Ethical statement
All procedures were approved by the Ethical Committee of Affiliated Traditional Chinese Medicine Hospital of Southwest Medical University (SWMCTCM2017-0710) and performed by the 1964 Helsinki declaration and amendments or comparable ethical standards. The specific illustration and agreement were obtained from all individual participants included in our study.
Inclusion Criteria
Patients were employed to meet such inclusion criteria: i) Aged 18-80, patient’s history, physical examination, X-Ray and CT (2D and 3D) should conform to the humeral fractures of GT. ii) Confirmed isolated Mutch II (split) GT fracture of the proximal humerus, (2 people assessed respectively, and if there were any divergences to the results of the classification, it would be given to the third person to take a comprehensive evaluation and got the final results included in this experiment. iii) The patient and family members were willing to cooperate with the postoperative treatment. Then the doctor illustrated the advantages and disadvantages of surgical and the study plan before an operation. Finally, the patient and the family signed on the agreement.
Exclusion Criteria
Other Patients should be excluded with such criteria: i) Type Mutch I or III of humeral GT fracture. ii) Patient whoever was followed up less than one year and did not cooperate with the medical staff for postoperative follow-up evaluation. iii) Patients with complications such as severe neurological and vascular injury. iv) The patient who had a history of mental illness or epilepsy or who are medicine or narcotic abuser.
Pre-op assessment
On admission, asking disease history in detail to be familiar with the time and mechanism of injury. Judged their ROM through the shoulder examination and X-ray, CT (3D), and MRI should be taken, especially for CT scan. According to the author's experience, the fracture fragment showed better on CT (3D), which was very important for specific plans and assessments before surgery. Therefore, we recommended that all patients should have CT (3D), and MRI could better understand whether the patient had combined rotator cuff lesion, to make a comprehensive strategy.
Surgical technique
Group A: Modified PHILOS plate; with satisfactory anesthesia, patients were placed in the beach chair position, and taken the split deltoid incision; sharply and bluntly separated subcutaneous tissue, deep fascia, muscle, and other tissues layer-by-layer, until the fracture was exposed. (Noted to protect the axillary nerve, marked and protected Posterior humeral circumflex artery). On the other hand, we prepared the modified PHILOS plate and cut off the three holes screw on the shaft. Moreover, the fragment was accurately fixed by K-wires, and the modified plate was at 5 mm under the top of the GT and the medial intertubercular sulcus. The correct position was checked with fluoroscopy. Finally, fragment reduction and screw length were ensured by fluoroscopy.

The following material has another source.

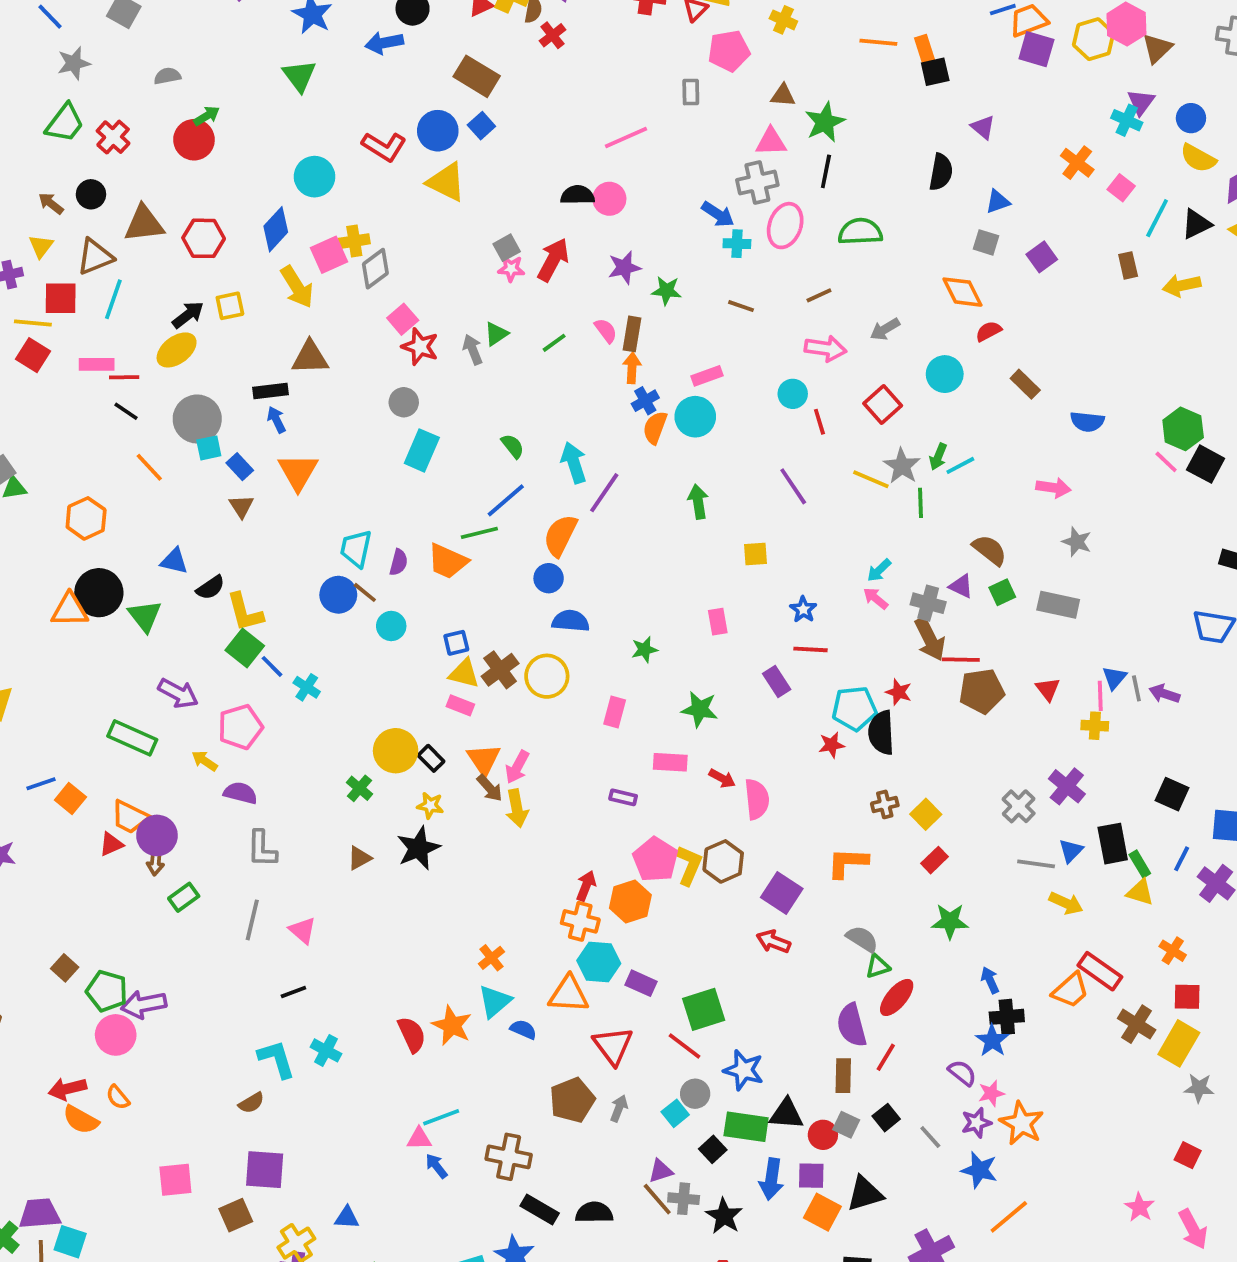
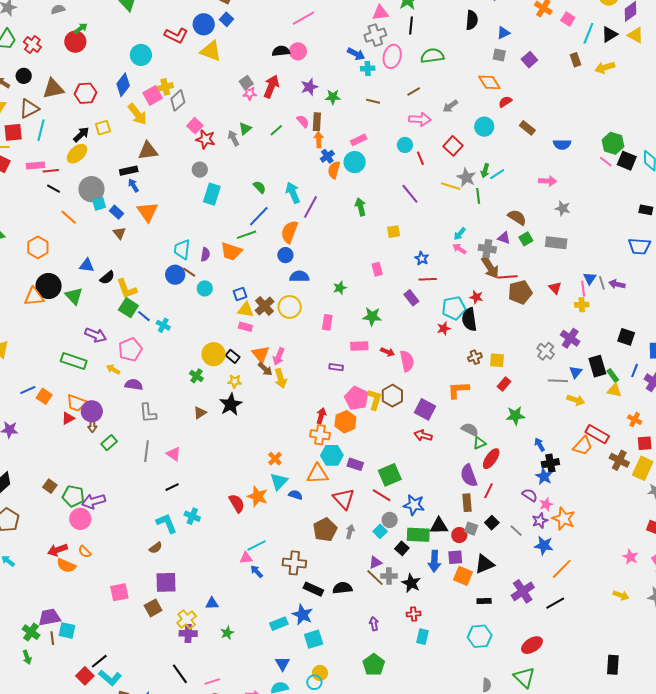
yellow square: (926, 814) -> (497, 360), turned -35

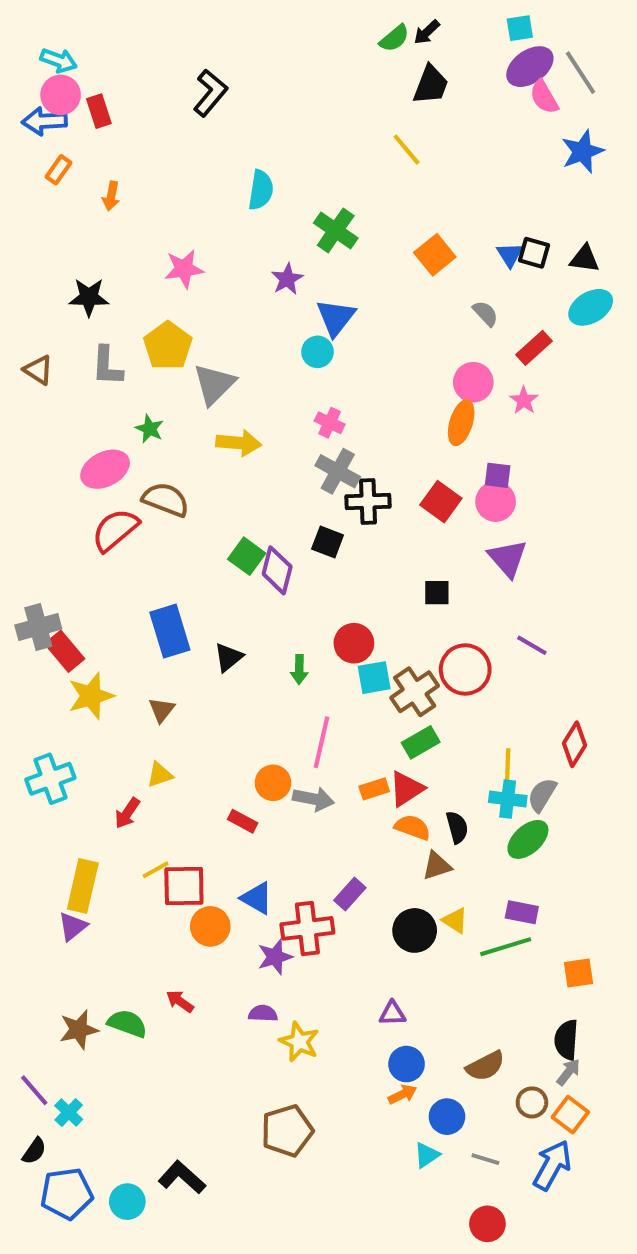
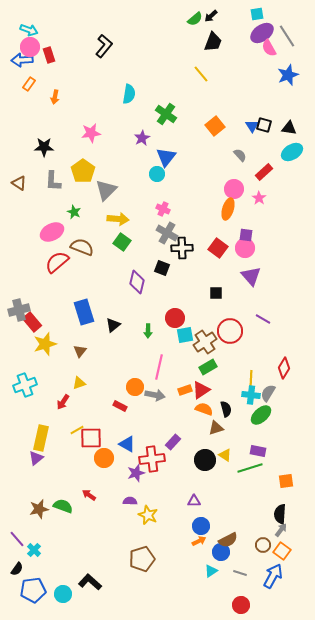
green square: (247, 556) -> (122, 242), moved
brown semicircle: (485, 1066) -> (228, 540), moved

Group B: The hollow screw; the same preparation as group A. Then, 2.0 K-wires wires were used to have reduction and fixation under fluoroscopy in a 90°. (Note: The direction of the inserting needle should not be parallel to the biomechanical direction of the supraspinatus muscle pull as far as possible; the best position was to form an angle and increase the fixation biomechanics). Two K-wires were used to fix fracture fragments, and then, the C-arm was used to fluoroscopy reset effect. If the reset effect was not effective as expected, adjust its position until having a reduction. Screws have been fixed by the guidance K-wire.

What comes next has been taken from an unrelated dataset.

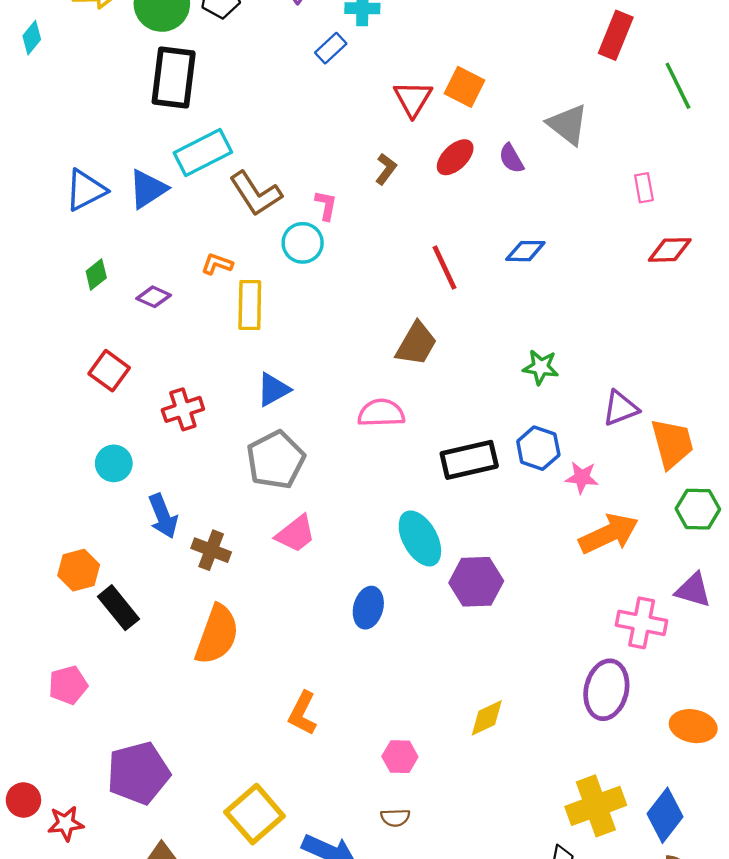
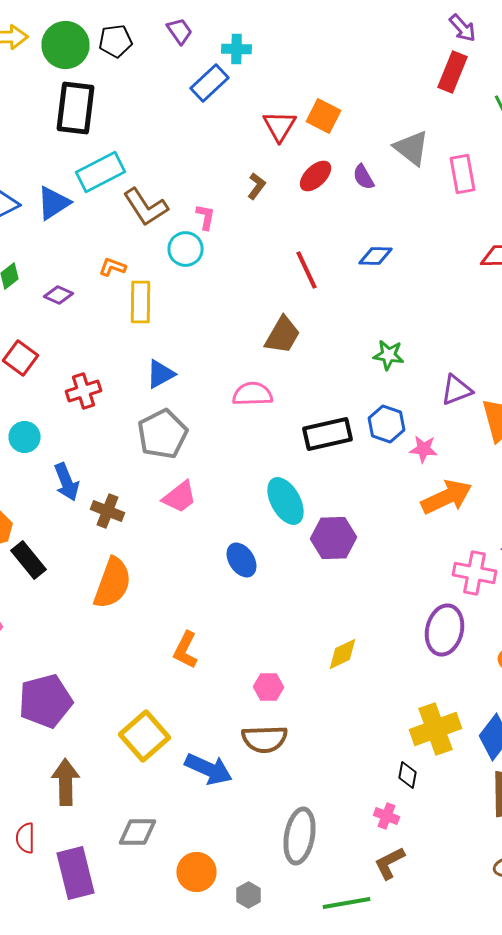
blue rectangle: (331, 48) -> (210, 83), size x1.4
pink rectangle: (644, 188) -> (462, 174), moved, size x1.5
blue ellipse: (368, 608) -> (242, 560), turned -48
brown semicircle: (395, 818) -> (264, 739), size x1.8

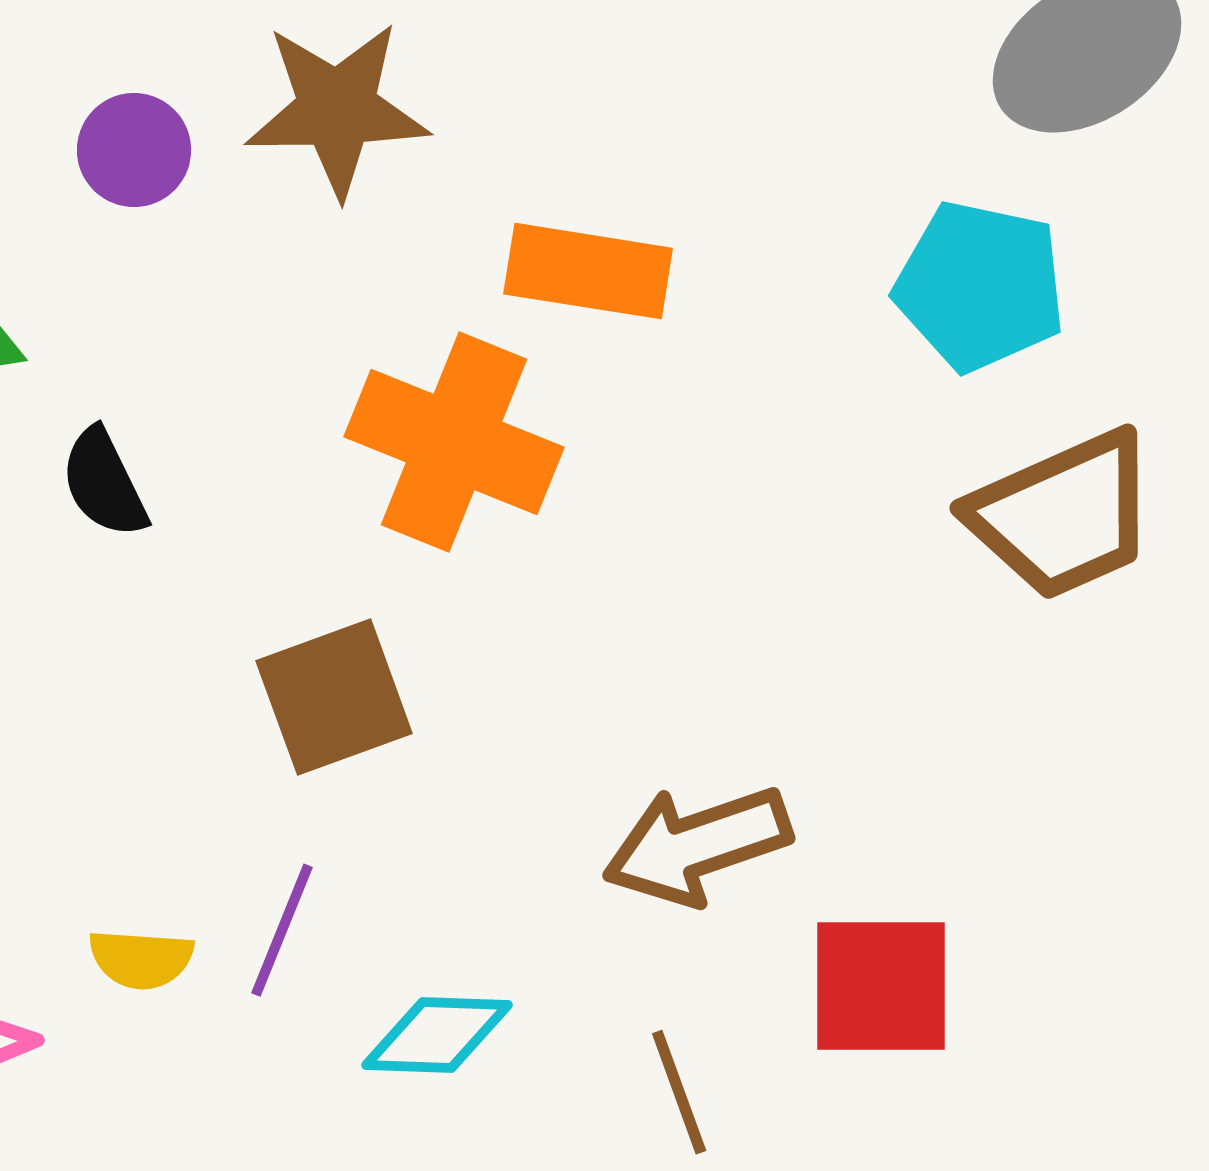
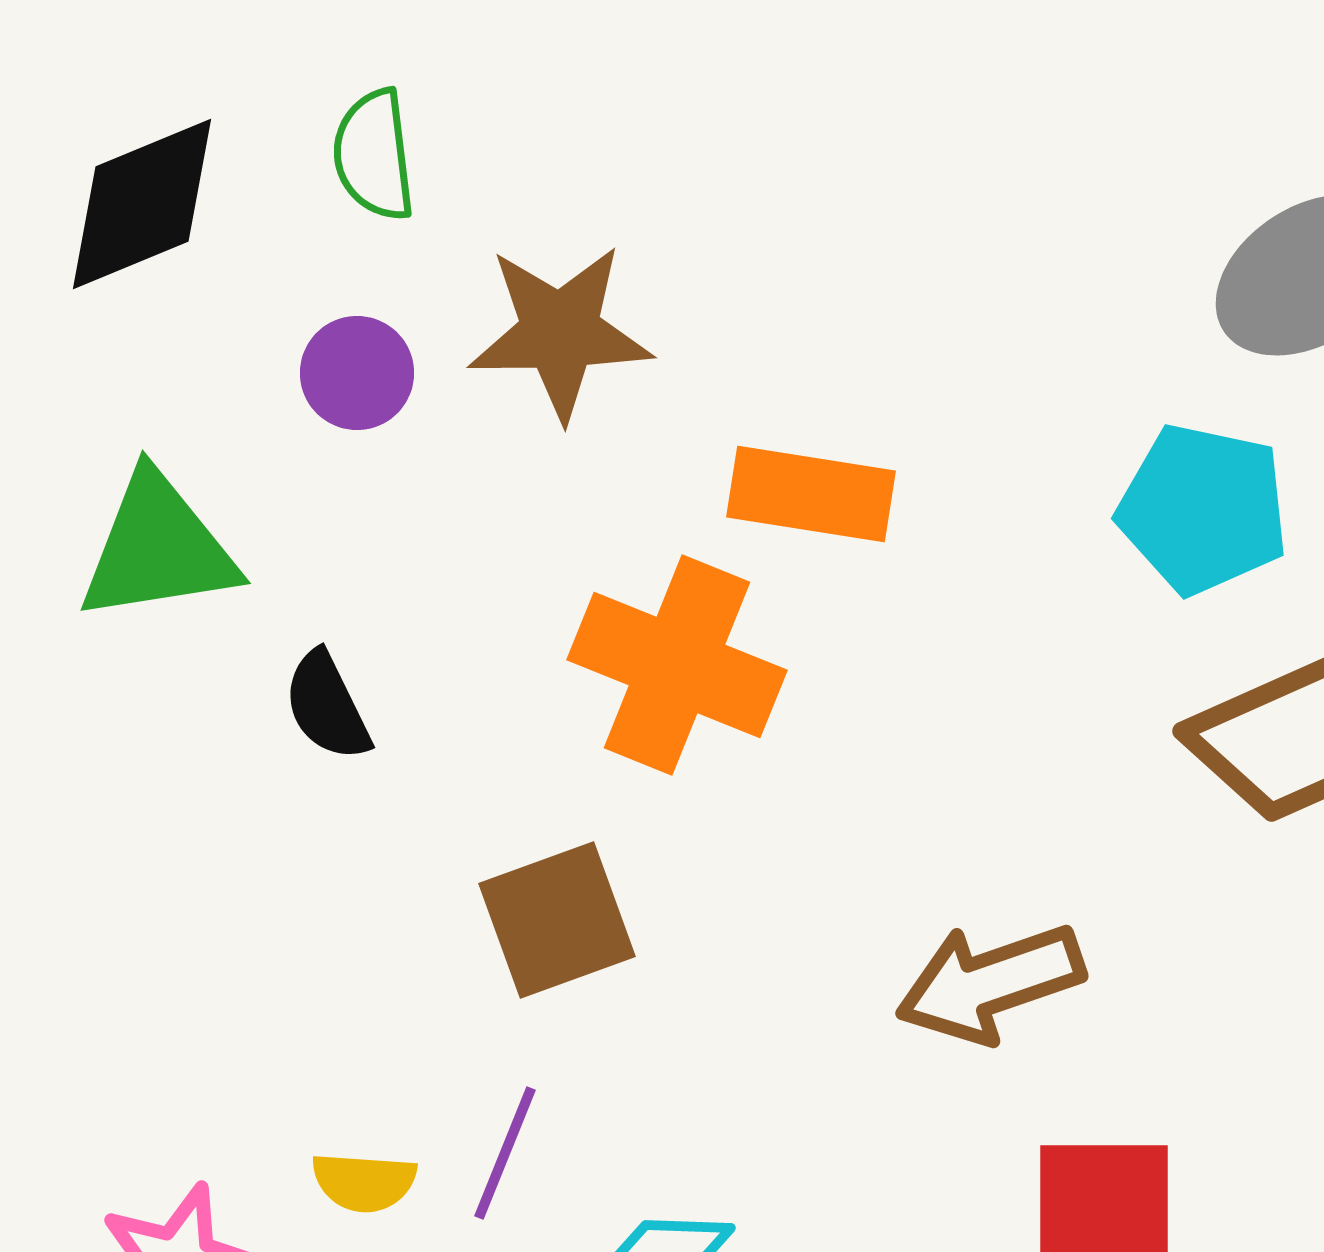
brown arrow: (697, 845) -> (990, 983), moved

Postoperative review and functional exercise
Functional exercises were started two days after the operation. The arm was supported by a sling for three weeks, which was protected at the abduction of 45 degrees. We tried to avoid making the fixed GT fragment displacement via the supraspinatus or shoulder activities. Passive motion exercises began in the third weeks of operation. Active motion exercises and strengthening exercises were started at six weeks after surgery. Further continual follow-ups were carried out at every 1, 3, 6 and 12 months at least after surgery. The functional scores Constant‑Murley Score (CMS), American Shoulder and Elbow Surgeons (ASES), the University of California at Los Angeles shoulder rating scale (UCLA) and Visual Analogue Score (VAS) were assessed in both pre-op and post-op final follow.
Statistics
SPSS 17.0 statistical software was used for data analysis. The gender and injury sites (left and right) of the two groups included in the A and B groups were analyzed by chi-square test, indicated by c2. The data of Shoulder function scores of CMS, ASES, UCLA, and VAS in the two groups were expressed as the mean ± standard deviation (± S) analyzed by independent samples t test. The test level was α=0.05.